マイノリティ人種が活躍しているように見えるショービズでも、黒人の人々は不平等な立場にあることが分かる話だと思います。
アメリカのカルチャーのこれから
――今後のアメリカのポップカルチャーにどのような影響を与えると思いますか?
コンテンツ表現に関しては、おそらく新型コロナウイルスとBLMの影響が見られる作品が増えていくはずです。
レディー・ガガは新アルバム「クロマティカ」を発売したばかりで、おそらく最も宣伝活動を行う時期にあるはずなんですが、BLMイシューに専念しています。4200万人以上のフォロワーを抱えるインスタグラムのアカウントを、彼女が寄附した団体に明け渡し、ブラックコミュニティの人々の声を伝えるとしました。これまでも「セレブリティとしてのインフルエンスを社会のために活かす」スタンスをとってきたガガですが、ソーシャルメディア時代ならではのやり方だと思います。セレーナ・ゴメスもインスタグラムで同様のことを行いました。
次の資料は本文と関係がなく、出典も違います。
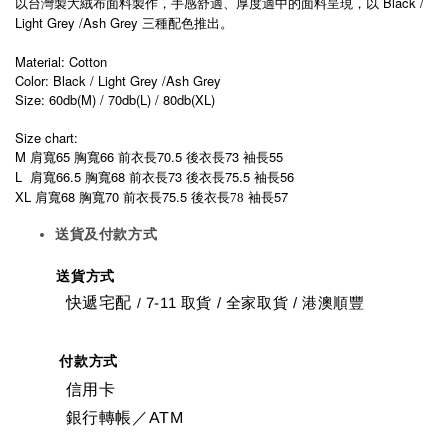
Black /
以台灣製大絨布面料製作，手感舒適、厚度適中的面料呈現，以
Light Grey /Ash Grey
三種配色推出。
Material: Cotton
Color: Black / Light Grey /Ash Grey
Size: 60db(M) / 70db(L) / 80db(XL)
Size chart:
M
65
66
70.5
73
55
肩寬
胸寬
前衣長
後衣長
袖長
L
66.5
68
73
75.5
56
肩寬
胸寬
前衣長
後衣長
袖長
XL
68
70
75.5
57
肩寬
胸寬
前衣長
後衣長78
袖長
送貨及付款方式
送貨方式
快遞宅配
7-11 取貨
/
全家取貨 / 港澳順豐
/
付款方式
信用卡
銀行轉帳／ATM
11月に行われる大統領選挙もポイントかもしれません。トランプとバイデン、どちらが勝っても、ポピュラーカルチャーからの反応が大きいと思います。
そして今回のBLMが選挙における一つの軸になるかもしれません。先ほどの白人層の意識変化以外にも、実はトランプ大統領が提案する抗議への軍動員については、それなりに支持率が高いんです。モーニング・コンサルトの世論調査では、5月末には全体の55%が支持、民主党員は48%、アフリカ系は37%でした。数日後には全体は42%、民主党員20%支持に低下しましたが。共和党員の場合、2調査とも支持率70%台をキープをしていました。
つまり、今回のプロテストの特に暴動・略奪の部分が、選挙戦略に組み込まれる可能性があります。今回のBLMがトランプ政権の支持率に響くかもしれませんが、一方でバイデンに対しても「民主党のリーダーたちは暴動や略奪を野放しにした」といったネガティブ認識が広がるかもしれません。
――コロナウイルスによるポップカルチャーへの影響については、どんな動きがあるのでしょう?
BLM運動活発化より前の話になってしまいますが、「家にいよう」と啓発するような曲を出すアーティストが出てきていました。ジャスティン・ビーバーとアリアナ・グランデはコラボしてチャリティシングル「Stuck with U」を発表しました。ファンから映像を募って、ミュージックビデオを完成させました。ソーシャルメディアなどのテクノロジーの普及があったから可能になったと思います。
今後はバーチャルコミュニケーション系がよりエンターテインメントの世界で活性化していくと思います。例えば、ラッパーのトラヴィス・スコットが「フォートナイト」というゲーム上で、バーチャルコンサートをやったんですね。観客はオンラインでリアルタイムで参加できました。それが結構凄くて、トラヴィスが最初ゴジラ並の巨大な姿で出てきて、用意されていた野外ステージを潰したんですね。まずそれで皆びっくりした。曲ごとに水中世界などに変わっていき、最終的には参加者はアバターとして宇宙空間を飛ぶことになりました。
――とんでもないですね。
そうなんですよ。前代未聞でした。環境的にも技術的にもゲームならではのバーチャルなライブができるようになったことが立証されました。今後はバーチャルコミュニケーションの表現が増えていくと思います。
あと最近見かけたものでは宇宙関連がアツいようです。ZOZOの前澤さんで話題になった、イーロン・マスクのスペースX社のロケット計画が結構うまくいっているらしくて。同社の有人宇宙飛行の成功を受けて、経済誌フォーブスでは民間資本の宇宙ビジネスが活発になるという「宇宙資本主義」を取り上げていました。トム・クルーズが映画を宇宙で撮影するという話もあります。今後、ポピュラーカルチャーの、特にトップスター領域で、宇宙関連の話題も盛り上がっていくかなと思います。